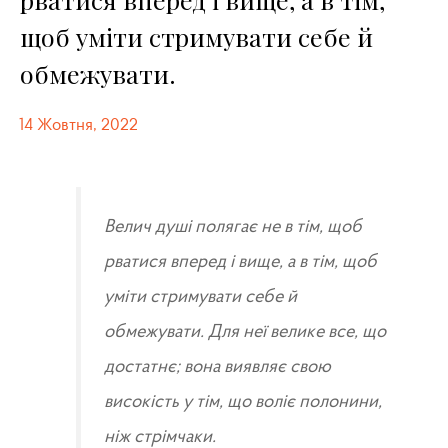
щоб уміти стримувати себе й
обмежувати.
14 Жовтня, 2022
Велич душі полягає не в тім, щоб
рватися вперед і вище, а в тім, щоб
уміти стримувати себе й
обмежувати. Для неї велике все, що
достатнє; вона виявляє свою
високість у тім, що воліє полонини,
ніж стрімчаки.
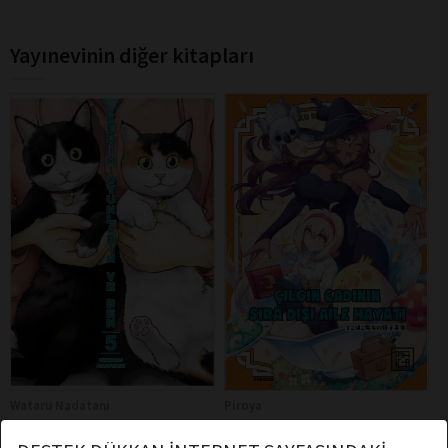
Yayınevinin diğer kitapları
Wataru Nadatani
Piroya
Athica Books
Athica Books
**********
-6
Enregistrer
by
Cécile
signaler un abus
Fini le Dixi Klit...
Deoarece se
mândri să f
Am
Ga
**********
ASSIGNMENT
Every line above that holds the string "уміти" should be copied into the answer.

PROBLEM SOLUTION
щоб уміти стримувати себе й
уміти стримувати себе й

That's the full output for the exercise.